Работа в мастерской — дело духовное. А Художник — Божий дар. А ему приходится ещё и зарабатывать на хлеб, и семье уделять время.

На нём столько, что помогать ему надо. А кто поможет, кроме меня? Увы, никто. Но мне самой в мастерской нравится: я вижу, как он работает, я беседую с ним — это уже забота о наших с ним душах.

Но лишаю я себя праздников, данных мне Господом, и он меня наказывает тем, что моя голова не выдерживает моих нагрузок.

А собственная моя живопись в загоне, но это еще из-за того, что сейчас очень мало дневного света, и я стараюсь сейчас привести всё остальное в такое состояние, чтобы не запускать слишком, когда Бог даст светлые дни для живописи.

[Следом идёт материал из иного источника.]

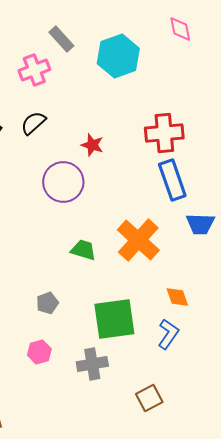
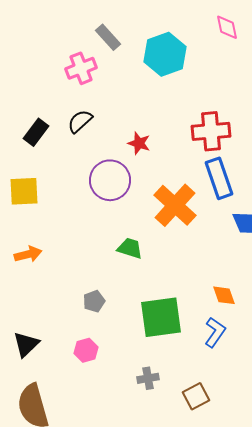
orange cross: (138, 240) -> (175, 205), moved
gray cross: (92, 364) -> (148, 378), moved, size x0.7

А это наступит в морозные дни с прозрачным снежным покровом.

19-11-79

 

 

Мой друг, на улице - весна 1980-го года, а я читаю письма за 1979-й год. И тебе посылаю. Ты просил меня, чтобы я писала о моих друзьях, о том, что входит в мой слух и душу. Я помню твои слова о «ГОЛОМ СРЕДИ ОДЕТЫХ». Я не хочу и боюсь быть перед тобой иной, потому что боюсь потерять твоё желание писать мне, без чего для меня белый свет померк бы...

 

 

Небо в тёмных рыхлых тучах. Тополя на поле клонятся под ветром, тополя у дома едва шевелят ветвями. И рябины едва шевелятся. Однако как быстро меняется погода. Вот и тополя, и рябины, и берёзы у дома клонятся стволами под порывами ветра.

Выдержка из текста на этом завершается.